Basic Python

In these and following examples we’ll be using a couple of programming things which are simple enough that, should you not be familiar with them, you might be able to figure out from the contect. While the experienced programmers will tap their feet impatiently for this to finish, and the newbies are struggling to pick their dicts from their strings: a very short overview of the stuff you’re missing.

Conditional statements

If some condition is met: execute a separate block of your script:

>>> if 1+1 == 2:
...     print "still true"
>>> else:
...     print "oops"
still true

Compound statements

For each item in this list: execute a seperate block of your script:

>>> for item in [1, 2, 3, "a"]:
...     print item


This is basically setting something to a new value, or attaching a name to something:

>>> a = 10
>>> print a

The information that you want to work with in programming comes in different forms and colors: text, numbers, sequences of things. Python offers a nice range of tupperware boxes to stick them in. More things to keep track of, but: useful and these will be your friends.


Text, letters, words, are called strings and they live between quotes. In order to allow quotes in strings you have several quote alternatives:

# examples of strings
a = "a string"
b = 'a string too'
c = 'a "string" too'
d = """a triple quoted string - but still just a string."""
e = '''a triple quoted string - but still just a string.'''


Whole numbers, decimal numbers. You don’t need to do anything special to make them, just write them:

# examples of numbers
a = 1900
b = -239345
c = 1.349683
d = 0


Sequences can be written between brackets.
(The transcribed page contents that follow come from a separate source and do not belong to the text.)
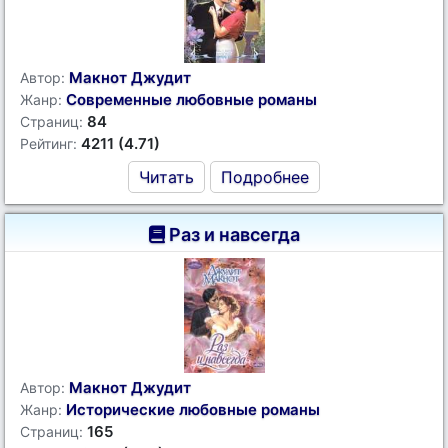
Макнот Джудит
Автор:
Современные любовные романы
Жанр:
84
Страниц:
4211 (4.71)
Рейтинг:
Читать
Подробнее
Раз и навсегда
Макнот Джудит
Автор:
Исторические любовные романы
Жанр:
165
Страниц:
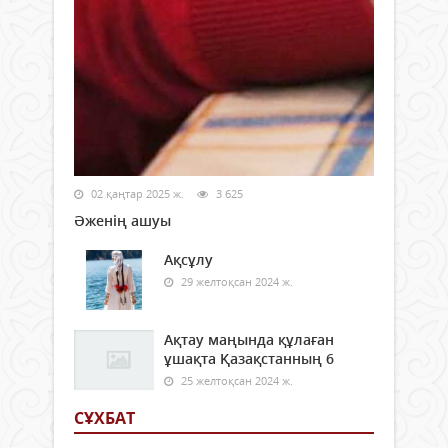
02 қаңтар 2025 ж.
3 625
Әженің ашуы
Ақсұлу
29 желтоқсан 2024 ж.
Ақтау маңында құлаған
ұшақта Қазақстанның 6
25 желтоқсан 2024 ж.
СҰХБАТ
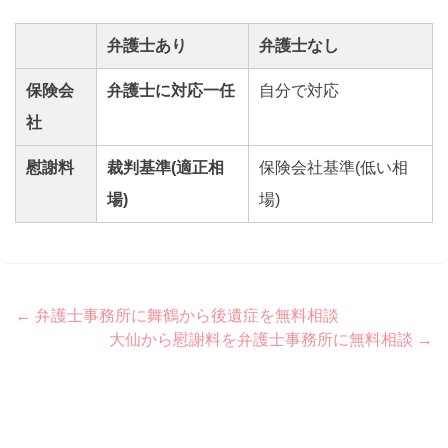
弁護士あり
弁護士なし
保険会
弁護士に対応一任
自分で対応
社
慰謝料
裁判基準(適正相
保険会社基準(低い相
場)
場)
Post
←
弁護士事務所に舞鶴から後遺症を無料相談
大仙から慰謝料を弁護士事務所に無料相談
→
navigation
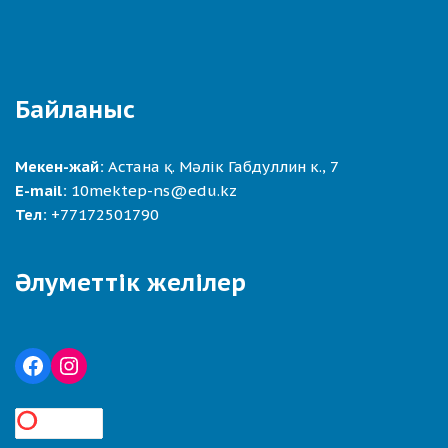
Байланыс
Мекен-жай:
Астана қ. Мәлік Габдуллин к., 7
E-mail:
10mektep-ns@edu.kz
Тел:
+77172501790
Әлуметтік желілер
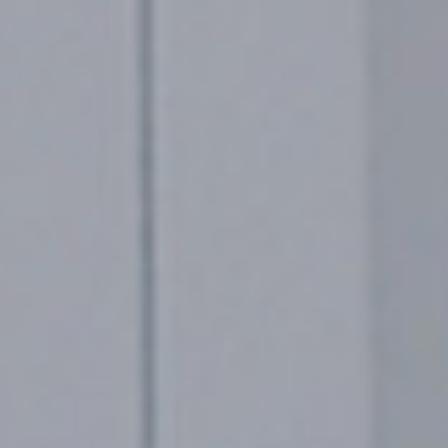
Sigamos en contacto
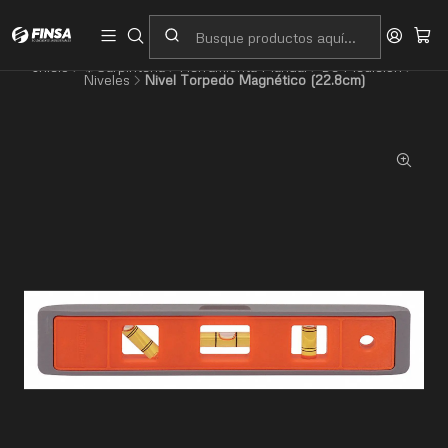
Servicio al cliente
Contacto
Inicio
⚙️Carpintería
Herramienta Manual
De Medición
Niveles
Nivel Torpedo Magnético (22.8cm)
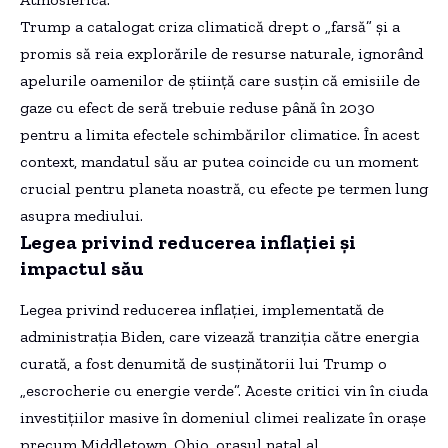
Trump a catalogat criza climatică drept o „farsă” și a
promis să reia explorările de resurse naturale, ignorând
apelurile oamenilor de știință care susțin că emisiile de
gaze cu efect de seră trebuie reduse până în 2030
pentru a limita efectele schimbărilor climatice. În acest
context, mandatul său ar putea coincide cu un moment
crucial pentru planeta noastră, cu efecte pe termen lung
asupra mediului.
Legea privind reducerea inflației și
impactul său
Legea privind reducerea inflației, implementată de
administrația Biden, care vizează tranziția către energia
curată, a fost denumită de susținătorii lui Trump o
„escrocherie cu energie verde”. Aceste critici vin în ciuda
investițiilor masive în domeniul climei realizate în orașe
precum Middletown, Ohio, orașul natal al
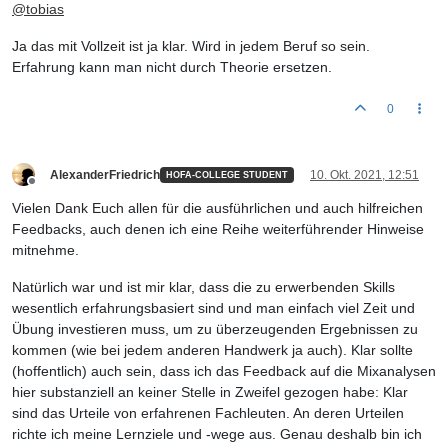
@
tobias
Ja das mit Vollzeit ist ja klar. Wird in jedem Beruf so sein.
Erfahrung kann man nicht durch Theorie ersetzen.
0
AlexanderFriedrich
10. Okt. 2021, 12:51
HOFA-COLLEGE STUDENT
Offline
Vielen Dank Euch allen für die ausführlichen und auch hilfreichen
Feedbacks, auch denen ich eine Reihe weiterführender Hinweise
mitnehme.
Natürlich war und ist mir klar, dass die zu erwerbenden Skills
wesentlich erfahrungsbasiert sind und man einfach viel Zeit und
Übung investieren muss, um zu überzeugenden Ergebnissen zu
kommen (wie bei jedem anderen Handwerk ja auch). Klar sollte
(hoffentlich) auch sein, dass ich das Feedback auf die Mixanalysen
hier substanziell an keiner Stelle in Zweifel gezogen habe: Klar
sind das Urteile von erfahrenen Fachleuten. An deren Urteilen
richte ich meine Lernziele und -wege aus. Genau deshalb bin ich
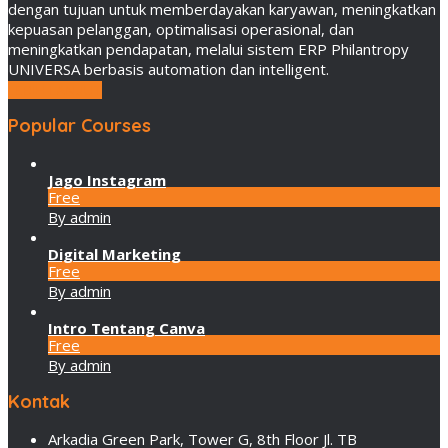
dengan tujuan untuk memberdayakan karyawan, meningkatkan
kepuasan pelanggan, optimalisasi operasional, dan
meningkatkan pendapatan, melalui sistem ERP Philantropy
UNIVERSA berbasis automation dan intelligent.
LEBIH LANJUT
Popular Courses
Jago Instagram
Free
By admin
Digital Marketing
Free
By admin
Intro Tentang Canva
Free
By admin
Kontak
Arkadia Green Park, Tower G, 8th Floor Jl. TB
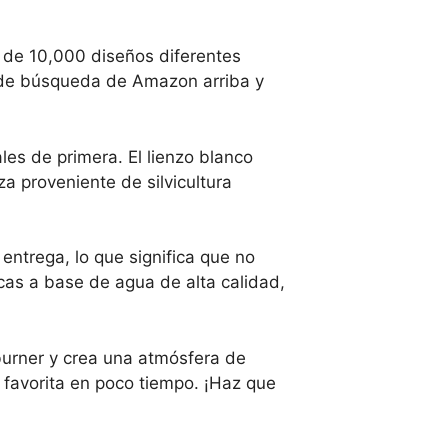
 de 10,000 diseños diferentes
a de búsqueda de Amazon arriba y
les de primera. El lienzo blanco
a proveniente de silvicultura
entrega, lo que significa que no
cas a base de agua de alta calidad,
dburner y crea una atmósfera de
 favorita en poco tiempo. ¡Haz que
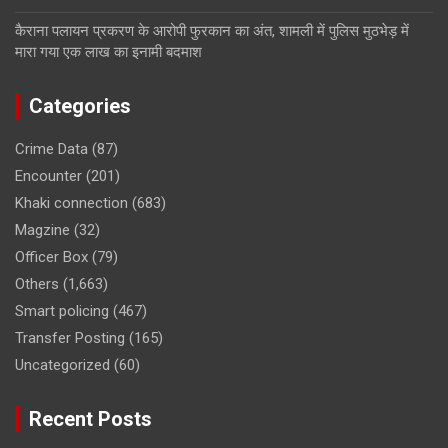
कैराना पलायन प्रकरण के आरोपी फुरकान का अंत, शामली में पुलिस मुठभेड़ में
मारा गया एक लाख का इनामी बदमाश
Categories
Crime Data
(87)
Encounter
(201)
Khaki connection
(683)
Magzine
(32)
Officer Box
(79)
Others
(1,663)
Smart policing
(467)
Transfer Posting
(165)
Uncategorized
(60)
Recent Posts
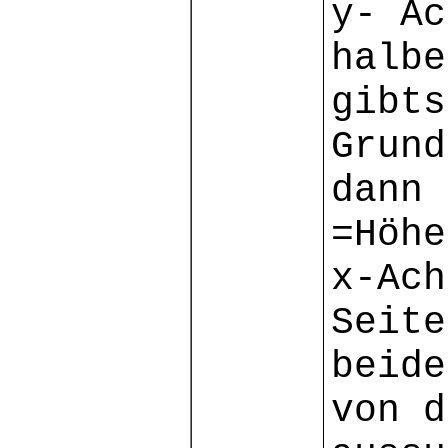
y- Ac
halbe
gibts
Grund
dann 
=Höhe
x-Ach
Seite
beide
von d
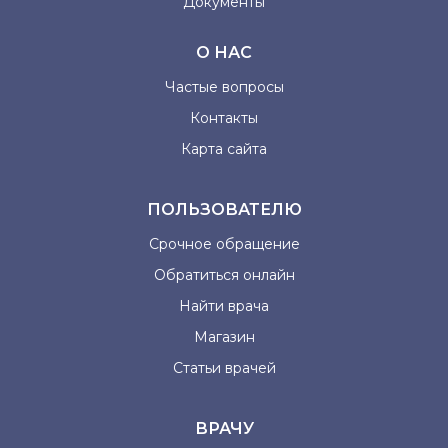
Документы
О НАС
Частые вопросы
Контакты
Карта сайта
ПОЛЬЗОВАТЕЛЮ
Срочное обращение
Обратиться онлайн
Найти врача
Магазин
Статьи врачей
ВРАЧУ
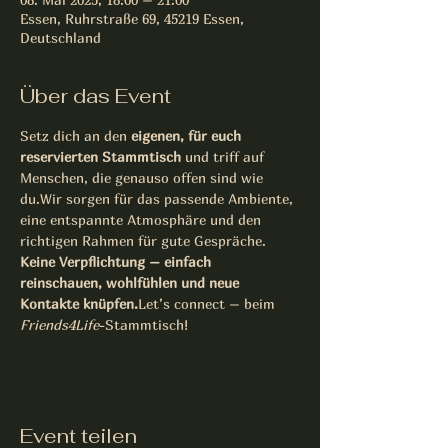
Essen, Ruhrstraße 69, 45219 Essen,
Deutschland
Über das Event
Setz dich an den 
eigenen, für euch 
reservierten Stammtisch
 und triff auf 
Menschen, die genauso offen sind wie 
du.Wir sorgen für das passende Ambiente, 
eine entspannte Atmosphäre und den 
richtigen Rahmen für gute Gespräche.
Keine Verpflichtung – einfach 
reinschauen, wohlfühlen und neue 
Kontakte knüpfen.
Let’s connect – beim 
Friends4Life
-Stammtisch!
Event teilen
You’ve seen one earlier. Lists are powerful things to keep stuff in order. Some objects can behave like lists. List objects have useful methods to manipulate them:

>>> # examples of lists
>>> aList = [4, "a", 2, 1]
>>> aListInAList = [ [1, 2], [3, 4] ]
>>> print len(aList)
>>> sort(aList)
>>> print aList
[1, 2, 4, 'a']


These are similar to lists, but rather than just store a sequence, a dictionary stores a key: value pair. In order to get the value, you need to provide the key. Dictionaries are written between {braces}. Some objects can behave like dictionaries. Dictionary objects have useful methods to manipulate them. While lists have their sequencential order, dictionaries don’t, something to remember when you’re iterating:

>>> # examples of dicts
>>> aDict = {"key": "value", 100: 200}
>>> print aDict.keys()
>>> print aDict.values()
>>> print aDict.items()
>>> print len(aDict)
[100, 'key']
[200, 'value']
[(100, 200), ('key', 'value')]


Sequences between parentheses, rather than square brackets. Tuples are very much like lists, except that you can’t really change them. For instance a tuple can’t sort like a list can:

# examples of tuples
aTuple = (1, 2, 3)
aTuple = ("a", "b", "c")

And that’s really all we’re going to say about this. Figure out the rest yourself.